Thanks, positive feelings so far. My other army I've not really bothered with anything Terminator related so the thought of creating a specializes Army in that niche is pretty cool.

 

So for a starting point: 1/2 strike squads, 1/2 Paladin squads, and 1/2 Nemesis? Then of course an HQ.

A Grand Master in a Nemesis Dreadknight (or GMNDK for short) IS an HQ choice. 

 

If you're starting, I would suggest getting 2 boxes of Strikes for options and 3 troop choices (you get 10 in the new boxes, so 20 in total, where you need squads of 5 minimum). Both de NDK's can be GM's, making sure your battalion is in place. The Paladins can then be added as your elites. You can model 5 separate strikes as Interceptors, Purgation squads or Purifiers if you so choose. 

 

To ferry Strike squads and have drops on the table, RB's are very popular. They're good bang for buck, although if you're using them to move stuff, the twin AC is a good choice due to weight of fire and hitting on 4's. Twin LC is nice, however, as you can shoot it at heavier armour. It requires some lucky dice though, especially when moving, since you only have 2 shots hittting on 4's.

 

A Stormraven is a great addition, but at this point, the start would be what has been recommended so far. 

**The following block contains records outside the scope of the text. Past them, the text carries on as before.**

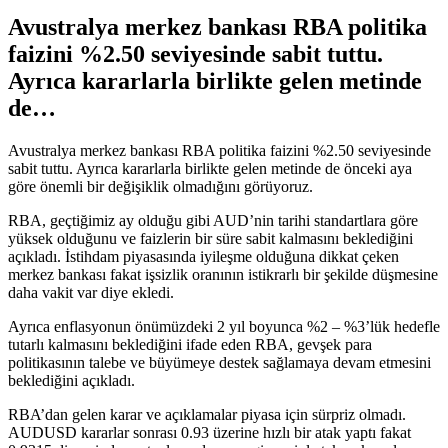
Avustralya merkez bankası RBA politika
faizini %2.50 seviyesinde sabit tuttu.
Ayrıca kararlarla birlikte gelen metinde
de…
Avustralya merkez bankası RBA politika faizini %2.50 seviyesinde
sabit tuttu. Ayrıca kararlarla birlikte gelen metinde de önceki aya
göre önemli bir değişiklik olmadığını görüyoruz.
RBA, geçtiğimiz ay olduğu gibi AUD’nin tarihi standartlara göre
yüksek olduğunu ve faizlerin bir süre sabit kalmasını beklediğini
açıkladı. İstihdam piyasasında iyileşme olduğuna dikkat çeken
merkez bankası fakat işsizlik oranının istikrarlı bir şekilde düşmesine
daha vakit var diye ekledi.
Ayrıca enflasyonun önümüzdeki 2 yıl boyunca %2 – %3’lük hedefle
tutarlı kalmasını beklediğini ifade eden RBA, gevşek para
politikasının talebe ve büyümeye destek sağlamaya devam etmesini
beklediğini açıkladı.
RBA’dan gelen karar ve açıklamalar piyasa için sürpriz olmadı.
AUDUSD kararlar sonrası 0.93 üzerine hızlı bir atak yaptı fakat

Techmarines, Draigo, Crowe and Stern are finecast. The rest is either in plastic or doesn't have a dedicated model for it, but are generally easily made from the GK terminator kit (or the Dreadknight kit for the GMNDK) and sticking some fancy bitz on them.

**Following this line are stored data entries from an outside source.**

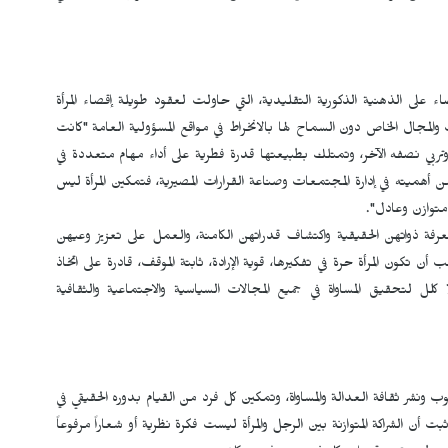
 على الذهنية الذكورية التقليدية، التي حاولت لعقود طويلة إقصاء المرأة
المجال الخاص دون السماح لها بالانخراط في مواقع المسؤولية العامة "كانت
 وتربي نصفه الآخر، وتمتلك بطبيعتها قدرة فطرية على أداء مهام متعددة في
 من أهميته في إدارة المجتمعات وصناعة القرارات المصيرية، فتمكين المرأة ليس
متوازن وعادل".
فة ذواتهن الحقيقية واكتشاف قدراتهن الكامنة، والعمل على تعزيز وعيهن
تكون المرأة حرة في تفكيرها، قوية الإرادة، ثابتة الموقف، قادرة على اتخاذ
 كلل لتحقيق المساواة في جميع المجالات السياسية والاجتماعية والثقافية
وب ونشر ثقافة العدالة والمساواة، وتمكين كل فرد من القيام بدوره الحقيقي في
 أن الشراكة المتوازنة بين الرجل والمرأة ليست فكرة نظرية أو شعاراً مرفوعاً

I'm kinda in this boat too. On one hand, I recognize the benefits of having a Dred or two...on the other hand I don't want dreds with my grey knights (I got three helbrutes with my world eaters-who are infantry and Walker/daemon engine heavy)

 

I'm definitely going to pick up another box of strikes and a storm raven (I don't want to go too hard into fliers)

Finecast was basically pushing resin into molds designed for metal. So there was a bunch of problems with warping, air bubbles, slippage etc. They've mostly smoothed the problems over now but it can still be hit or miss with a resin sculpt.

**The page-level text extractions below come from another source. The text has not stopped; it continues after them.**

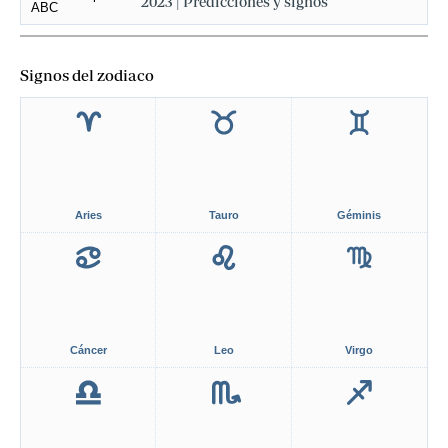
2023 | Predicciones y signos
Signos del zodiaco
Aries
Tauro
Géminis
Cáncer
Leo
Virgo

Yeah I dislike Resin because you don't know how the quality will be. Sometimes they are easy to model and good quality, sometimes there is a giant hole in them and serious moldlines that require hours to fix. Had a model once send to me where several parts were already bend before getting it out of the box.

 

Thanks for all the advice and tips. Likely going to pick up a box or two from the Grey Knights soon :)!

FW resin is completely different from Finecast though. Finecast is a lot worse. I envy you your metal Draigos.

 

FW have stepped up their game. The quality is great, the casting gates for older sculpts can be in annoying places, but the newer ones are generally in good spots, easy to file and sand down. Slippage is a thing though, but that has also improved drastically.

Never got the love for metal models. I have a few here and there, mostly for my Tyranids which were my first army. They're heavy, so any balance issue like the top-heavy Zoanthropes have makes them topple over constantly. They're hard to work with, so if there's any mold slippage or small joins you spend ages filing, drilling and pinning stuff so it looks presentable and doesn't fall apart at the merest breeze. And it chips paint like crazy, so you constantly have to fix the paint job when it hits anything. And with their weight and balance issues that happens often.

 

Finecast had severe start-up issues indeed, and plastic models are obviously preferable above all else, but I'd take a current day finecast over a metal model any day.